“The Marriage of a Young Stockbroker” has its moments, and two or three of them are almost worth the price of admission especially before noon. But then a funny feeling creeps up on you about the movie. It reminds you of “The Graduate.” It’s not a remake or a steal, but somehow its key scenes feel similar.
“Marriage” was produced and directed by Lawrence Turman, who produced “The Graduate,” and it is based on a novel by Charles Webb, who wrote “The Graduate.” It is about a young man who has difficulties in asserting himself in a normal relationship with a woman, and it’s only reasonable to assume that Webb’s personal notions on the subject would remain fairly constant during two novels.
Not that it matters all that much; the author of the novel is not the author of the film. If “Marriage” reminds us of “The Graduate,” I wonder if that isn’t because “The Graduate” itself has been absorbed so completely by Turman that he paralleled its structure almost by instinct.
Consider. The protagonists of the two movies live at an angle to the world everybody else inhabits. They have difficulty in expressing themselves coherently, at times. They range from sexual naivete to passionate awkwardness. They are played, respectively, by Dustin Hoffman and Richard Benjamin, two masters of the gulp-and-stutter school of conversation with women. The Graduate has a thing about older women, and the Stockbroker is a bit of a peeping Tom, but at the end, they both run off – literally run off with the women who are healthy for them.
Before they make their escapes, however, there are some feet to be shuffled, blushes to be blushed, unlikely sexual encounters to be encountered. A key scene in “The Graduate” involves Benjamin’s inarticulateness and Mrs. Robinson’s cool toying with him, in the hotel lobby and later upstairs. A key scene in “The Stockbroker” involves Elizabeth Ashley – a Mrs. Robinson surrogate if ever there was one – subtly taunting the voyeuristic Stockbroker by cross-examining him on his “hobby.” Then, both the Graduate and the Stockbroker are abandoned by the girls they love. One runs off to Berkeley, the other to her sister’s house.
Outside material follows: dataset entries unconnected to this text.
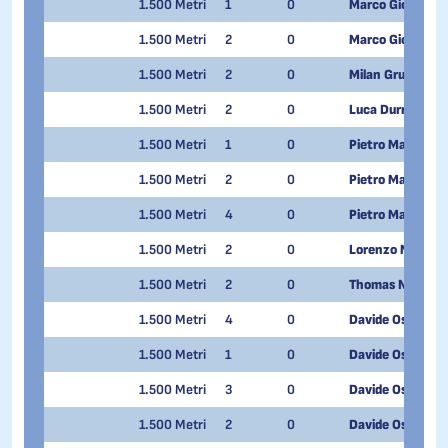
1.500 Metri
1
0
Marco Giordano
1.500 Metri
2
0
Marco Giordano
1.500 Metri
2
0
Milan Grugni
1.500 Metri
2
0
Luca Durrance L
1.500 Metri
1
0
Pietro Marinelli
1.500 Metri
2
0
Pietro Marinelli
1.500 Metri
4
0
Pietro Marinelli
1.500 Metri
2
0
Lorenzo Morron
1.500 Metri
2
0
Thomas Nadalini
1.500 Metri
4
0
Davide Oss Che
1.500 Metri
1
0
Davide Oss Che
1.500 Metri
3
0
Davide Oss Che
1.500 Metri
2
0
Davide Oss Che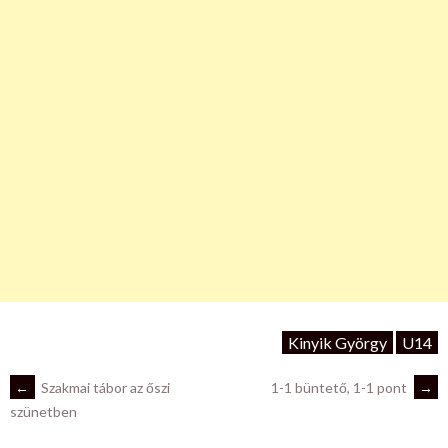
Kinyik György
U14
POST
←
Szakmai tábor az őszi
1-1 büntető, 1-1 pont
→
szünetben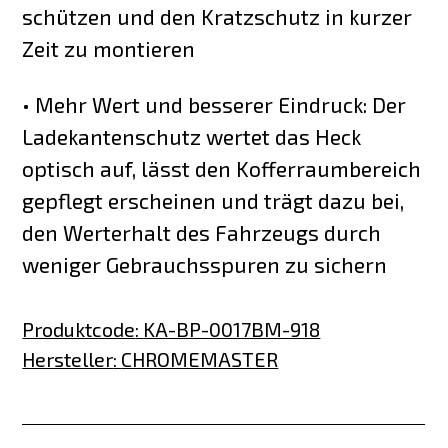
schützen und den Kratzschutz in kurzer
Zeit zu montieren
• Mehr Wert und besserer Eindruck: Der
Ladekantenschutz wertet das Heck
optisch auf, lässt den Kofferraumbereich
gepflegt erscheinen und trägt dazu bei,
den Werterhalt des Fahrzeugs durch
weniger Gebrauchsspuren zu sichern
Produktcode
:
KA-BP-0017BM-918
Hersteller
:
CHROMEMASTER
There also are similar scenes showing the heroes being seduced by women who will stop at nothing to get their prey. In “The Graduate,” there’s the famous shot of Benjamin framed by Mrs. Robinson’s stocking. He backs against the bedroom door, ready to escape. The Stockbroker is invited into the room of a totally strange girl, has trouble getting his umbrella to stand up against the wall, etc., and then becomes her scarcely willing partner in bed.
The Stockbroker’s problem is that he loves his wife but has a terrible secret – he’s a voyeur. The Graduate’s problem is that he loves the girl but has a terrible secret – he’s her mother’s lover. The problem is resolved in both films by daring, gloriously romantic anti-social behavior. Benjamin breaks up a wedding, grabs his girl, races down the aisle, and they jump into a municipal bus and ride away.
Fade out. Fade in on “Marriage,” where the stockbroker sneaks into the ladies’ room of a tennis club, grabs his unclad wife from a shower stall, hustles her into a towel closet makes love to her and then – she with only a towel wrapped around her – races from the ladies’ room into his car and drives away with her, the towel flying from the window.
Oh. And the older women in each movie is suitably humiliated at some point. Mrs. Robinson, her hair soaking from the rain, cringes into that corner. The older sister in “Marriage” is pushed flat on her back by her husband, who finally gets fed up.
So what happens, when you think about it fairly cold-bloodedly, is that Turman has tried to repeat his earlier success by including the same key ingredients and scenes – probably unconsciously. Young man, older woman, embarrassment. Young man, young woman, lack of communication. Young man, sexually experienced woman, awkward seduction. Older seductress punished for her transgression. Young lovers flout convention, escape establishment, motor into sunset.
The reason “Marriage of a Young Stockbroker” doesn’t work, I imagine, is that it doesn’t start from scratch in getting into the mind of its protagonist. It refers psychologically to “The Graduate,” which gives it an uncertain over-the-shoulder feel. Another problem is that Richard Benjamin is unpleasantly mannered, while Dustin Hoffman was engagingly mannered. Benjamin has played essentially the same creep in “Goodbye, Columbus,” “Diary of a Mad Housewife” and now this.